If validation fails (invalid JSON, a finding missing fields, an unknown guideline id, or
`review.md` not grouped), fix it and re-validate. Max 3 rounds; then surface the remaining
issue in `summary.md`.

---

## Step 8: Write Executive Summary

Write `{{results_dir}}/summary.md`:

```markdown
# Test Design Review — Results

## Overview
- **Date**: <ISO timestamp>  ·  **Files reviewed**: <list>  ·  **Focus**: {{focus_guideline}} (or "all")

## Findings by guideline
| Guideline | Count | Severity (H/M/L) |
|-----------|-------|------------------|

## Overall assessment
<2–4 sentences: the dominant problems, what the tests do well, the single highest-value fix.>

## Notes / Limitations
<e.g. only the diff was reviewed; language-specific guideline N/A.>
```

---

## Final Checklist (MANDATORY — do not skip)

### Verification Script

```bash
echo "=== FINAL OUTPUT VERIFICATION ==="
RESULTS_DIR="{{results_dir}}"
for f in "$RESULTS_DIR/review.md" "$RESULTS_DIR/findings.json" "$RESULTS_DIR/summary.md" "$RESULTS_DIR/validation_report.json"; do
  [ -s "$f" ] && echo "PASS: $f ($(wc -c < "$f") bytes)" || echo "FAIL: $f is missing or empty"
done
python3 - <<PY
import json
CATALOG={"specification-format","behavior-not-implementation","describe-the-essence","avoid-arbitrariness",
 "essential-not-incidental","one-level-of-abstraction","avoid-forward-reference","no-have-current-path",
 "observable-not-method-calls","test-ends-not-means","high-level-of-abstraction","no-private-method-hacks",
 "no-tight-coupling","arrange-act-assert","no-speculative-coding","no-instance-variable-set","no-described-class"}
f=json.load(open("$RESULTS_DIR/findings.json"))
bad=[x for x in f if x.get("guideline") not in CATALOG]
missing=[x for x in f if not (x.get("offending_code") and x.get("suggested_fix") and x.get("file"))]
print("FAIL: unknown guideline ids:", [x.get("guideline") for x in bad]) if bad else print("PASS: all guideline ids in catalog")
print("FAIL: findings missing fields:", len(missing)) if missing else print(f"PASS: {len(f)} findings, all fields present")
PY
echo "=== VERIFICATION COMPLETE ==="
```

### Checklist

- [ ] Every input file was read in full (or only the diff's changed lines, if a diff)
- [ ] `findings.json` is valid; every finding has `guideline` (from the catalog), `file`, `offending_code`, `why`, `suggested_fix`, `severity`
- [ ] `review.md` groups findings by guideline; each shows offending code + a concrete fix
- [ ] A clean file yields `[]` — no invented violations
- [ ] `summary.md` has the per-guideline count table and an overall assessment
- [ ] `validation_report.json` has `stages`, `results`, `overall_passed`
- [ ] Verification script printed `PASS` for every line

**If ANY item fails, go back and fix it.
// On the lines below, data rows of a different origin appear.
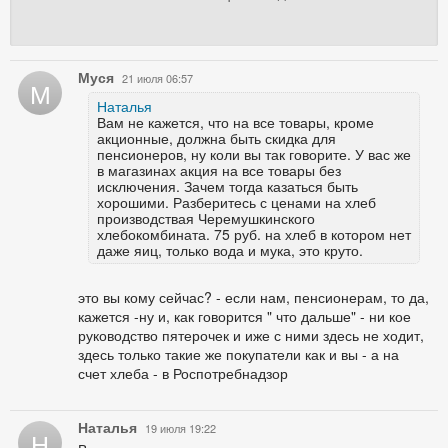
Муся
21 июля 06:57
М
Наталья
Вам не кажется, что на все товары, кроме
акционные, должна быть скидка для
пенсионеров, ну коли вы так говорите. У вас же
в магазинах акция на все товары без
исключения. Зачем тогда казаться быть
хорошими. Разберитесь с ценами на хлеб
производствая Черемушкинского
хлебокомбината. 75 руб. на хлеб в котором нет
даже яиц, только вода и мука, это круто.
это вы кому сейчас? - если нам, пенсионерам, то да,
кажется -ну и, как говорится " что дальше" - ни кое
руководство пятерочек и иже с ними здесь не ходит,
здесь только такие же покупатели как и вы - а на
счет хлеба - в Роспотребнадзор
Наталья
19 июля 19:22
Н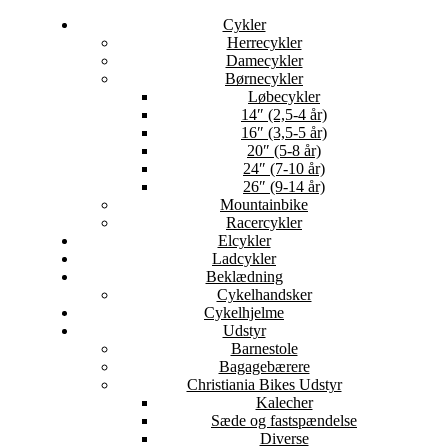
Cykler
Herrecykler
Damecykler
Børnecykler
Løbecykler
14″ (2,5-4 år)
16″ (3,5-5 år)
20″ (5-8 år)
24″ (7-10 år)
26″ (9-14 år)
Mountainbike
Racercykler
Elcykler
Ladcykler
Beklædning
Cykelhandsker
Cykelhjelme
Udstyr
Barnestole
Bagagebærere
Christiania Bikes Udstyr
Kalecher
Sæde og fastspændelse
Diverse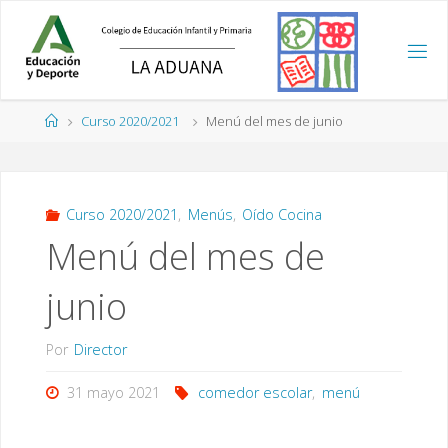
Saltar
al
contenido
Página
Curso 2020/2021
Menú del mes de junio
de
Inicio
Curso 2020/2021
,
Menús
,
Oído Cocina
Menú del mes de
junio
Por
Director
31 mayo 2021
comedor escolar
,
menú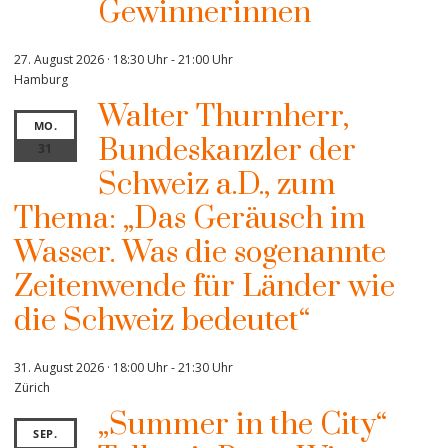
Gewinnerinnen
27. August 2026 · 18:30 Uhr
-
21:00 Uhr
Hamburg
Walter Thurnherr,
MO.
Bundeskanzler der
31
Schweiz a.D., zum
Thema: „Das Geräusch im
Wasser. Was die sogenannte
Zeitenwende für Länder wie
die Schweiz bedeutet“
31. August 2026 · 18:00 Uhr
-
21:30 Uhr
Zürich
„Summer in the City“
SEP.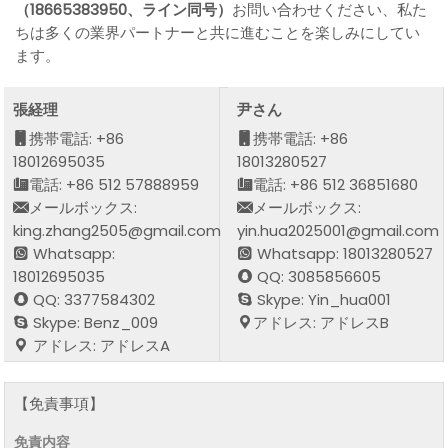
（18665383950、ライン同号）
お問い合わせください、私た
ちは多くの業界パートナーと共に進むことを楽しみにしてい
ます。
張経理
尹さん
携帯電話: +86
携帯電話: +86
18012695035
18013280527
電話: +86 512 57888959
電話: +86 512 36851680
メールボックス:
メールボックス:
king.zhang2505@gmail.com
yin.hua2025001@gmail.com
Whatsapp:
Whatsapp: 18013280527
18012695035
QQ: 3085856605
QQ: 3377584302
Skype: Yin_hua001
Skype: Benz_009
アドレス: アドレスB
アドレス: アドレスA
【免責事項】
免責内容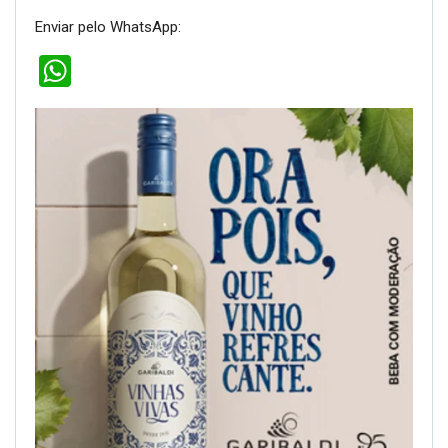
Enviar pelo WhatsApp:
WhatsApp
Do NOT finish until all items pass.**

---

## Tips

- **Tests are executable specifications.** The clearest lens: does each test read as "in
  scenario X, Y should happen?" If you can't tell the scenario or the expected outcome from
  the name and body, that's a `specification-format` or `describe-the-essence` finding.
- **Means vs ends is the through-line.** Many guidelines are one idea — assert the *end*
  (observable outcome) not the *means* (a method call, a cache key, a URL). When in doubt,
  ask "if the implementation changed but behavior stayed the same, would this test still
  pass?" If no, it's coupled to means.
- **Quote, locate, fix.** Every finding must show the offending code, its line range, and a
  concrete corrected version — a review without a fix isn't actionable.
- **Don't over-report.** A clean test is a valid outcome. Inventing borderline findings
  erodes trust in the review. Severity-rank so the reader sees the high-value fixes first.
- **Most examples are Ruby/RSpec**, but the principles are language-agnostic; apply them to
  Rust/Python tests too (skip Ruby-only ids like `no-described-class` where they don't map).